Today, Temple Grandin is a renowned animal scientist who has autism. In 2010, Time magazine named her “one of the world’s most influential people.” She is an author and the subject of a recent award-winning HBO film that opens: “I’m Temple Grandin and I’m not like other people.”
Partly this means that, because of her autism, Grandin can understand how animals see the world in a way that most humans cannot. Which is why WSU’s College of Veterinary Medicine hosted her presentation at the CUB ballroom and apparently why more than 1,000 people came to hear her speak.
“Autism made school and social life hard, but it made animals easy,” she told an audience so large that roughly 150 people were asked to sit in nearby rooms to watch Grandin on live videostream.
Grandin, who earned her Ph.D. in animal science at the University of Illinois and teaches part-time at Colorado State University, divides her time between promoting animal welfare and autism awareness. 
She struggles to interpret human behavior but understands animals just fine, she explained. Consequently, she said, she knows how to keep cattle calm as they walk through a chute (shadows, dangling chains or objects blowing about on the ground will spook them) and why a horse might refuse to enter a trailer (it previously banged its head when entering one).
Dressed in her typical Western wear of black jeans, an embroidered blouse and a neckerchief, Grandin described how her autistic world gives her insight into the world of animals. It is a place of anxiety with heightened sensations of sounds, sights and smells, she said. It is also where thoughts come in pictures, not words.
“An animal’s world is sensory based, not language based. To understand them, you’ve got to get away from language and enter their sensory world,” she said, speaking fast and waving a hand in the air.
More than half of the cattle in the United States and Canada are handled in livestock facilities she designed, according to Grandin. And so, during her presentation, she gave the audience a cow’s-eye view of feed yards, corrals and chutes, explaining how she has been able to figure out what scares cattle and what puts them at ease.

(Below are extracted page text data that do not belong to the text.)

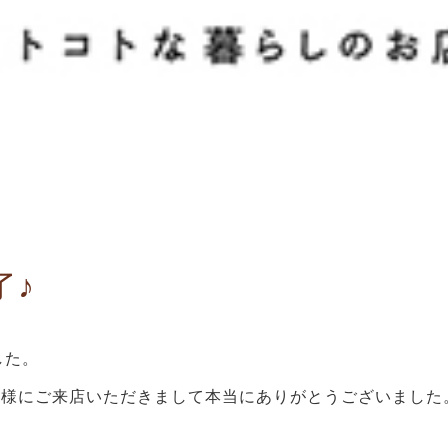
了♪
した。
客様にご来店いただきまして本当にありがとうございました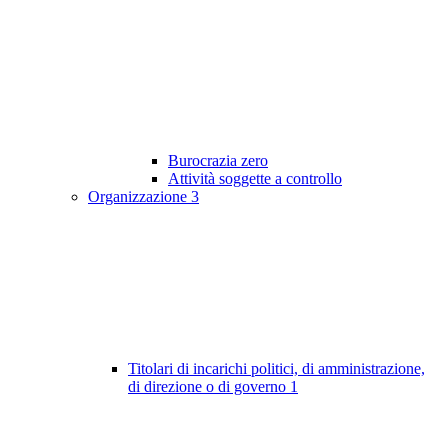
Burocrazia zero
Attività soggette a controllo
Organizzazione
3
Titolari di incarichi politici, di amministrazione,
di direzione o di governo
1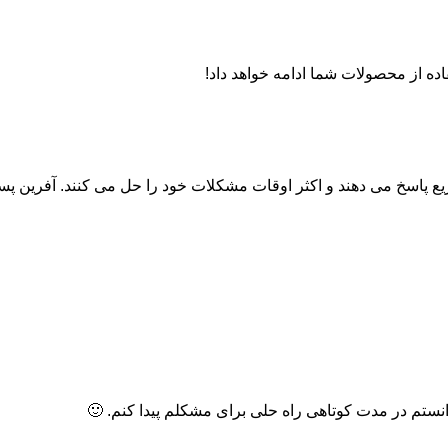
اده از محصولات شما ادامه خواهد داد!
ریع پاسخ می دهند و اکثر اوقات مشکلات خود را حل می کنند. آفرین پس
ستم در مدت کوتاهی راه حلی برای مشکلم پیدا کنم. 🙂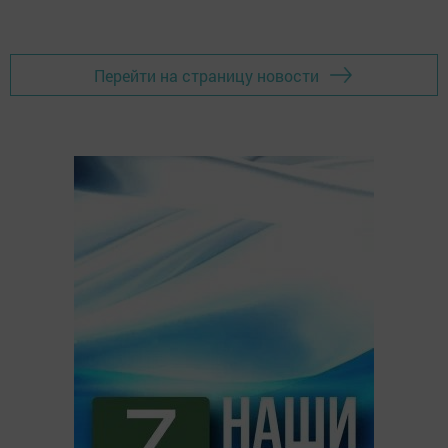
Перейти на страницу новости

“I walk through (livestock facilities) at the same height as a cow and take pictures,” she said.
By doing this, she discovered that shadows from fence posts, hanging latch chains, slippery surfaces and dark entrances often stress out cattle, causing them to halt and draw back.
“Normal human minds will ignore details like these,” she said. “It’s important to use behavior – not force – to get animals to do things.”

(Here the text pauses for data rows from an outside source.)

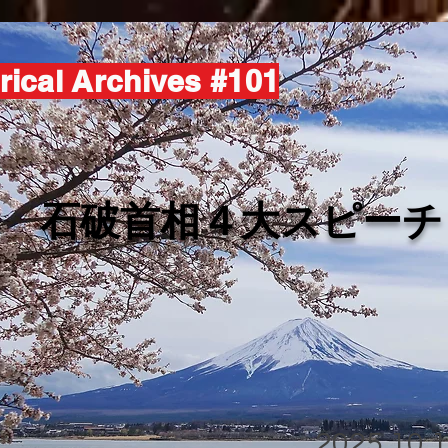
rical Archives #101
​石破首相４大スピーチ
2025.10.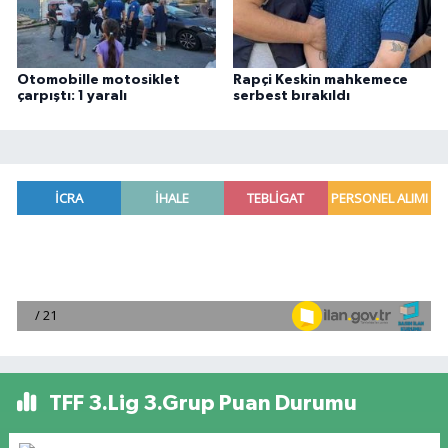
Otomobille motosiklet
Rapçi Keskin mahkemece
çarpıştı: 1 yaralı
serbest bırakıldı
TFF 3.Lig 3.Grup Puan Durumu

The way Grandin regards aspects of her autism as gifts rather than handicaps is what drew WSU animal sciences majors Danielle Ducharme and Kyleigh Montgomery to hear her speak. Each freshman clutched a just-purchased book written by Grandin, the ink still fresh from her signature.
“Grandin is a big inspiration to us both,” said Ducharme who, after she graduates, hopes to use animals as a form of therapy for children with special needs. “I like that she’s a source of hope for people with autism and for animals.”
Montgomery, who plans to attend veterinary school, said: “For her to be able to tell the audience how animals think and feel is amazing. She’ll influence me as a vet one day. I know it.”